Data records =>
————————
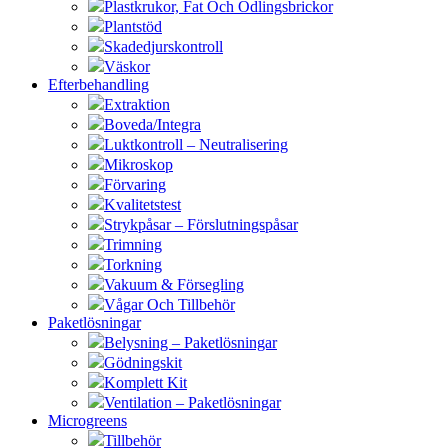
Plastkrukor, Fat Och Odlingsbrickor
Plantstöd
Skadedjurskontroll
Väskor
Efterbehandling
Extraktion
Boveda/Integra
Luktkontroll – Neutralisering
Mikroskop
Förvaring
Kvalitetstest
Strykpåsar – Förslutningspåsar
Trimning
Torkning
Vakuum & Försegling
Vågar Och Tillbehör
Paketlösningar
Belysning – Paketlösningar
Gödningskit
Komplett Kit
Ventilation – Paketlösningar
Microgreens
Tillbehör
————————
DIRECTIONS FOR THIS TASK => Look over the data above and show each line that contains "Paketlösningar".

OUTPUT BELOW =>
Paketlösningar
Belysning – Paketlösningar
Ventilation – Paketlösningar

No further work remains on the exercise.